Una crisi, stando ai vocabolari, è un periodo passeggero e improvviso che conduce a una situazione di difficoltà. Una crisi può essere utile, portare a galla problemi e contraddizioni nascoste sotto le buone notizie. Una crisi porta cambiamenti. L’Hellas, purtroppo, non è affatto in crisi.

Baroni, purtroppo per lui e per i tifosi gialloblù, è riuscito a sperperare un patrimonio piccolo ma prezioso: l’entusiasmo di una piazza sopravvissuta a un disastro che pareva ormai inevitabile. Un pubblico felice di ricominciare da zero, grato di non dover più vivere ogni partita come un’ultima spiaggia, sicuro di non poter trovare niente di peggio della “squadrassa” dello scorso campionato.

Marco Baroni. Foto dalla pagina Facebook dell’Hellas Verona

E allora gli uomini trovati nel cestone delle occasioni dal salvatore Sogliano, oggi invisibile e silente, parevano ottime speranze. La vittoria contro la Roma è stato il picco di questa illusione e l’assenza di punti di riferimento in fase offensiva è parsa dapprima una scelta tecnica, poi una necessaria fase di aggiustamento di un attacco più corale, e infine ha mostrato il suo vero volto: disperata confusione.

Baroni ha cambiato innumerevoli formazioni ottenendo solo una squadra incerta e senza mordente, ha perso la fiducia del gruppo forse ancor prima di quella dell’ambiente e non ha saputo imporre un’identità alla squadra sprecando il vantaggio di una “tabula rasa”.

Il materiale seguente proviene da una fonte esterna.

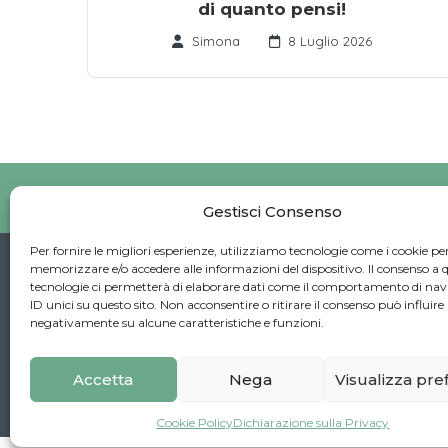
di quanto pensi!
Simona
8 Luglio 2026
Po
Gestisci Consenso
Per fornire le migliori esperienze, utilizziamo tecnologie come i cookie pe
Copyright © 2025 Pavimento Pelvico Ital
memorizzare e/o accedere alle informazioni del dispositivo. Il consenso a 
tecnologie ci permetterà di elaborare dati come il comportamento di nav
ID unici su questo sito. Non acconsentire o ritirare il consenso può influire
negativamente su alcune caratteristiche e funzioni.
Accetta
Nega
Visualizza pr
Cookie Policy
Dichiarazione sulla Privacy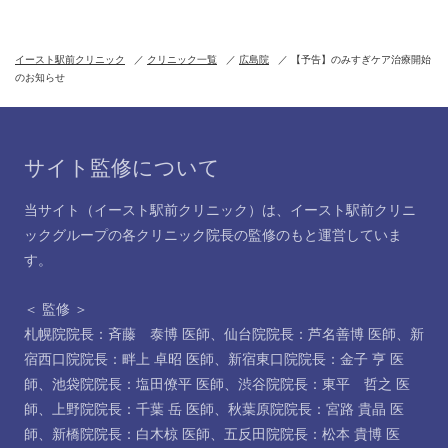
イースト駅前クリニック
クリニック一覧
広島院
【予告】のみすぎケア治療開始
のお知らせ
サイト監修について
当サイト（イースト駅前クリニック）は、イースト駅前クリニ
ックグループの各クリニック院長の監修のもと運営していま
す。
＜ 監修 ＞
札幌院院長：斉藤 泰博 医師
、
仙台院院長：芦名善博 医師
、
新
宿西口院院長：畔上 卓昭 医師
、
新宿東口院院長：金子 亨 医
師
、
池袋院院長：塩田僚平 医師
、
渋谷院院長：東平 哲之 医
師
、
上野院院長：千葉 岳 医師
、
秋葉原院院長：宮路 貴晶 医
師
、
新橋院院長：白木椋 医師
、
五反田院院長：松本 貴博 医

Cioffi e Di Francesco prima di lui non avevano goduto di questo lusso: l’Hellas era orfano di Juric, prima, e di Tudor, poi, e spogliatoio e piazza avevano chiare aspettative tecniche e di risultati e guardavano ai cambiamenti con sospetto. Baroni non ha avuto questo problema. Tutti volevano ricominciare da capo, qualsiasi schema, qualsiasi idea di gioco sarebbe stata meglio dello scempio della scorsa stagione. E invece…

Sabbie mobili

Baroni si è trovato impigliato nelle stesse sabbie mobili e nelle stesse incertezze. Una mancanza di personalità e leadership prima ancora che tecnica.

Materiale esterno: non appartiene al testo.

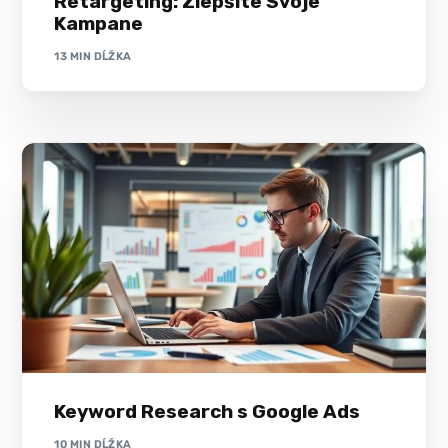
Retargeting: Zlepšite Svoje
Kampane
13 MIN DĹŽKA
Keyword Research s Google Ads
10 MIN DĹŽKA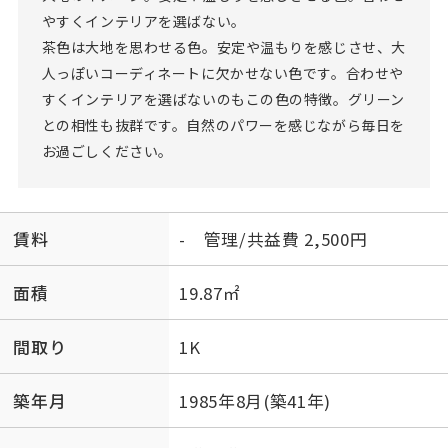
やすくインテリアを選ばない。
茶色は大地を思わせる色。安定や温もりを感じさせ、大
人っぽいコーディネートに欠かせない色です。合わせや
すくインテリアを選ばないのもこの色の特徴。グリーン
との相性も抜群です。自然のパワーを感じながら毎日を
お過ごしください。
賃料
- 管理/共益費 2,500円
面積
19.87㎡
間取り
1K
築年月
1985年8月(築41年)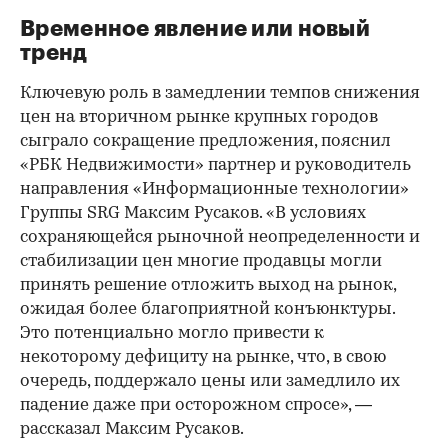
Временное явление или новый
тренд
Ключевую роль в замедлении темпов снижения
цен на вторичном рынке крупных городов
сыграло сокращение предложения, пояснил
«РБК Недвижимости» партнер и руководитель
направления «Информационные технологии»
Группы SRG Максим Русаков. «В условиях
сохраняющейся рыночной неопределенности и
стабилизации цен многие продавцы могли
принять решение отложить выход на рынок,
ожидая более благоприятной конъюнктуры.
Это потенциально могло привести к
некоторому дефициту на рынке, что, в свою
очередь, поддержало цены или замедлило их
падение даже при осторожном спросе», —
рассказал Максим Русаков.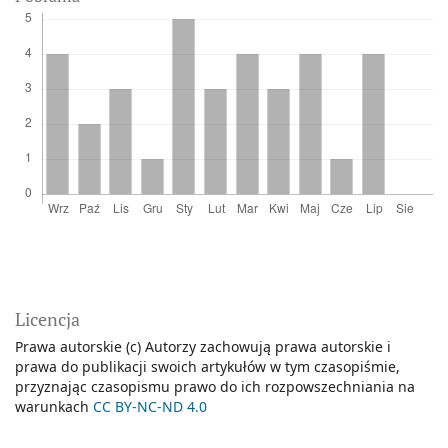
Licencja
Prawa autorskie (c) Autorzy zachowują prawa autorskie i
prawa do publikacji swoich artykułów w tym czasopiśmie,
przyznając czasopismu prawo do ich rozpowszechniania na
warunkach
CC BY-NC-ND 4.0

Le colpe della situazione non sono però solamente del tecnico. Se gli stessi problemi si ripresentano ciclicamente, se anno dopo anno non si impara dagli errori e dai pericoli scampati, se la quasi retrocessione diventa un successo invece che un fallimento scampato, allora significa le lunghe notti insonni trascorse dal provato presidente Setti l’inverno scorso non hanno portato alcun consiglio.

Il Verona di oggi, come quello di ieri, non ha gerarchie, non ha leader se non dei senatori incaponiti e incapaci di mettersi al servizio del gruppo, è un buco nero che prende le poche tracce di talento e le fa sparire in una nuvola di ansie e paure.

Una situazione difficile ma certamente non impossibile da invertire. Quello che serve è un capitano con le idee chiare, capace di far saltare a bordo i leader della squadra e di farsi seguire nella tempesta e nella bonaccia. Un altro caudillo che possa rimediare a una filosofia aziendale – non si dica sportiva – che punta da anni a salvarsi con meno del minimo sindacale.

Quest’uomo non è Baroni, è evidente, e quando e se arriverà dovrà aver ben chiara la sua missione: salvare il Verona malgrado il suo presidente.

Non c’è transizione, non c’è cambiamento, non c’è crisi. C’è solo il Verona di Setti.